A primer on how the train wrecks of yesteryear paved the way for technology that keeps data transfer safe today

On July 17, 1856, a hot, humid day in southeastern Pennsylvania, two passenger trains traveling in opposite directions on a single track crashed head-on just outside Fort Washington.

It was a tragedy of monstrous proportions. The train bound west, a special-excursion train, was crammed full of boisterous schoolchildren en route from Philadelphia; the one headed east, a local train, carried sleepy commuters on their way to work. All told, 60 people died, and 60 more were injured. That reverberations from the disaster would be heard more than 100 years later seemed as likely as snow in summer.

Yet those echoes are everywhere -- in the way telephone calls are forwarded from one party to the next, to the way E-mail flies safely from computer to computer. Traffic, after all, is traffic -- whether it's made up of steam engines on tracks or high-speed data streams in fiber-optic cable. What caused the two trains to taste metal could just as easily make a computer network crash: faulty protocol design. Systems engineers have taken to heart the lessons learned from the crash in Pennsylvania in 1856 and other railway accidents, and have developed sophisticated software to make sure that E-mail and other traveling data arrive intact.

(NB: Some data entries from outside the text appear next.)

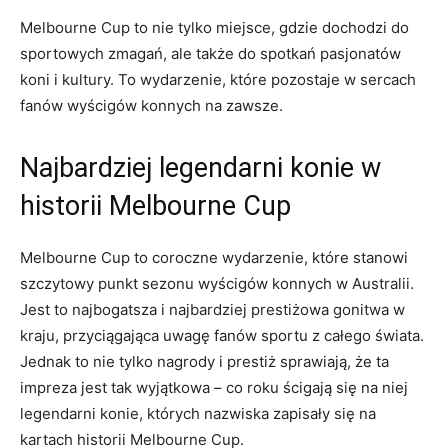
Melbourne Cup‍ to nie⁣ tylko⁤ miejsce, gdzie dochodzi ⁢do
⁢sportowych zmagań, ale także do spotkań pasjonatów
koni​ i kultury. To wydarzenie, które‍ pozostaje w sercach
⁣fanów wyścigów konnych na zawsze.
Najbardziej legendarni konie w
‌historii ‍Melbourne Cup
Melbourne Cup ⁢to coroczne​ wydarzenie,⁤ które⁢ stanowi
szczytowy punkt sezonu ‌wyścigów konnych w Australii.
Jest to najbogatsza i najbardziej ⁣prestiżowa gonitwa w
kraju, przyciągająca uwagę fanów sportu z całego świata.
⁢Jednak to nie tylko nagrody i ⁤prestiż sprawiają, że ta
impreza jest tak ‌wyjątkowa – ⁢co roku ścigają się na ⁢niej
‍legendarni konie,​ których ‍nazwiska zapisały się ⁤na
‍kartach historii ​Melbourne ‍Cup.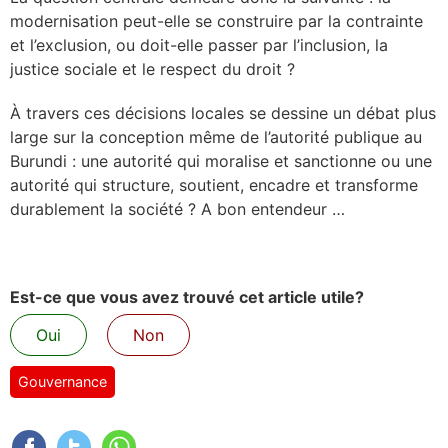
modernisation peut-elle se construire par la contrainte
et l’exclusion, ou doit-elle passer par l’inclusion, la
justice sociale et le respect du droit ?
À travers ces décisions locales se dessine un débat plus
large sur la conception même de l’autorité publique au
Burundi : une autorité qui moralise et sanctionne ou une
autorité qui structure, soutient, encadre et transforme
durablement la société ? A bon entendeur …
Est-ce que vous avez trouvé cet article utile?
Oui
Non
Gouvernance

In the early days of railroads, train engineers had tried to do the same for passengers. They developed sets of rules to govern traffic on the rails ("protocols," in computer parlance), to make sure that trains traveling in opposite directions over a single track could do so with impunity.

In 1856 one such protocol was the North Pennsylvania Railroad's rule for handling train delays: Any train awaiting the passing of a train traveling in the opposite direction had to wait at least an additional 15 minutes if the oncoming train failed to appear. The conductor of a delayed train had to make sure to move his train onto a siding if he could not make it to the regular meeting point within that 15-minute interval.

On that fateful day in July, the trains' respective conductors had tried to follow the rule to the letter. The special-excursion train was scheduled to arrive in Fort Washington at 6:00 a.m. The local train was scheduled to leave the Fort Washington station at 6:15 a.m. However, the special-excursion train was held up; it did not make it to Fort Washington by 6:00 a.m. So the delay rule had to be applied. But there was a fatal flaw to the rule: it did not specify whether the 15-minute grace period started at the time the first train (the special-excursion train, in this case) was scheduled to arrive or at the time the second train (the commuter) was scheduled to depart. As it happened, the conductor of the local train assumed it was the former, and the conductor of the special assumed it was the latter. The two trains collided shortly after 6:15 a.m.

Today communications protocols formalize the rules computers must follow to exchange information such as E-mail and documents. Some of those rules are simple, among them identifying the sender and the receiver, describing how the information should be encoded, and spelling out how the integrity of information can be verified. But some of them are very complicated, among them the protocol for resolving right-of-way issues -- that is, which computer has priority when there are conflicts.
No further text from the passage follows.